ABOUT THIS EXERCISE
Each line of the records below needs repeating exactly. Skip the pictures.
____________
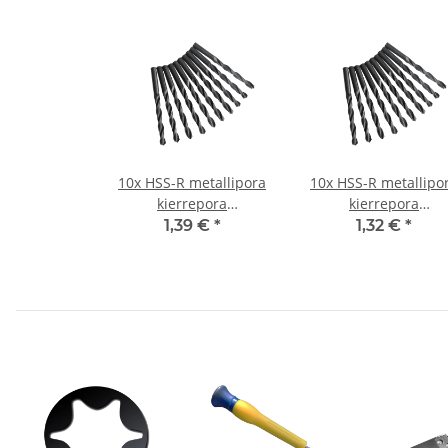
10x HSS-R metallipora
10x HSS-R metallipo
kierrepora
kierrepora
langattomalle
langattomalle
1,39 €
*
1,32 €
*
ruuvitaltalle/pora Ø 0,5
ruuvitaltalle/pora Ø 
mm
mm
____________
RESPONSE TO THIS EXERCISE
10x HSS-R metallipora
10x HSS-R metallipo
kierrepora
kierrepora
langattomalle
langattomalle
1,39 €
*
1,32 €
*
ruuvitaltalle/pora Ø 0,5
ruuvitaltalle/pora Ø 
mm
mm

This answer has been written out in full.